I need the records below restated word for word, without their pictures.

+ + + + + + +

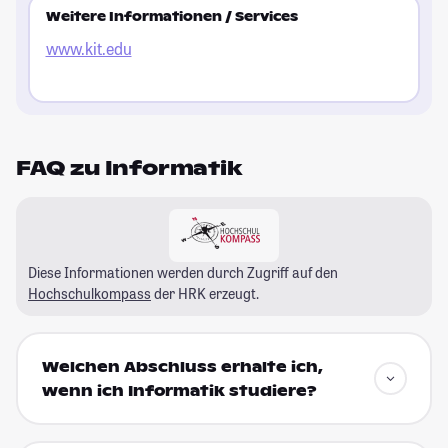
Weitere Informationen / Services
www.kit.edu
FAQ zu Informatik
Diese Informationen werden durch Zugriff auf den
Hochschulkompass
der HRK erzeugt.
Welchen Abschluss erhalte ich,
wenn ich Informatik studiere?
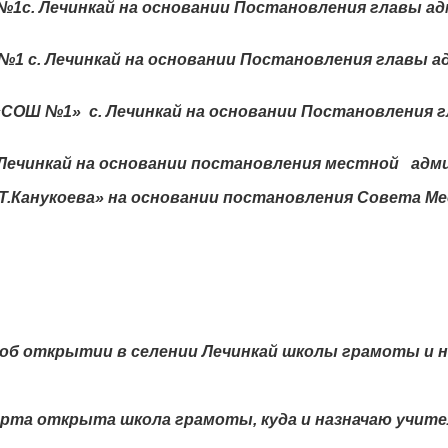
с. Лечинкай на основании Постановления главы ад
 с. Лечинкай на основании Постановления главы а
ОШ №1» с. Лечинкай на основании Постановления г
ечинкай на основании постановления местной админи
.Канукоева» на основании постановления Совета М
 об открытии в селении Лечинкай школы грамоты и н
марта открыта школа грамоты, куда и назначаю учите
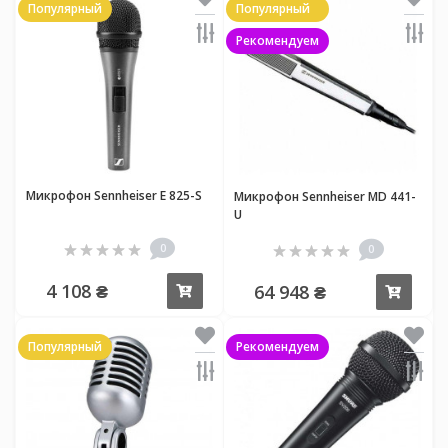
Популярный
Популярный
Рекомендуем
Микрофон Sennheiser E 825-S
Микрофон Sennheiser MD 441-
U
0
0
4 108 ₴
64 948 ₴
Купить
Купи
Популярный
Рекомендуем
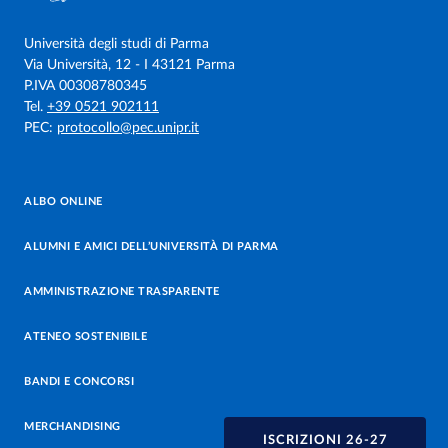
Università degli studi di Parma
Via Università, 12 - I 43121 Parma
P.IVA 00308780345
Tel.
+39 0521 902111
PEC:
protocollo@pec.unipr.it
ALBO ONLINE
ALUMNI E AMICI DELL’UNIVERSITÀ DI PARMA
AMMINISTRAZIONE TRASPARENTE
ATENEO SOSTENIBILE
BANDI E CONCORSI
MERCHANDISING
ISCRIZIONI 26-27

+ + + + + + +

RESPONSE FOR THIS EXERCISE =
Weitere Informationen / Services
www.kit.edu
FAQ zu Informatik
Diese Informationen werden durch Zugriff auf den
Hochschulkompass
der HRK erzeugt.
Welchen Abschluss erhalte ich,
wenn ich Informatik studiere?
с. Лечинкай на основании Постановления главы ад
 с. Лечинкай на основании Постановления главы а
ОШ №1» с. Лечинкай на основании Постановления г
ечинкай на основании постановления местной админи
.Канукоева» на основании постановления Совета М
 об открытии в селении Лечинкай школы грамоты и н
марта открыта школа грамоты, куда и назначаю учите
Популярный
Популярный
Рекомендуем
Микрофон Sennheiser E 825-S
Микрофон Sennheiser MD 441-
U
0
0
4 108 ₴
64 948 ₴
Купить
Купи
Популярный
Рекомендуем
Università degli studi di Parma
Via Università, 12 - I 43121 Parma
P.IVA 00308780345
Tel.
+39 0521 902111
PEC:
protocollo@pec.unipr.it
ALBO ONLINE
ALUMNI E AMICI DELL’UNIVERSITÀ DI PARMA
AMMINISTRAZIONE TRASPARENTE
ATENEO SOSTENIBILE
BANDI E CONCORSI
MERCHANDISING
ISCRIZIONI 26-27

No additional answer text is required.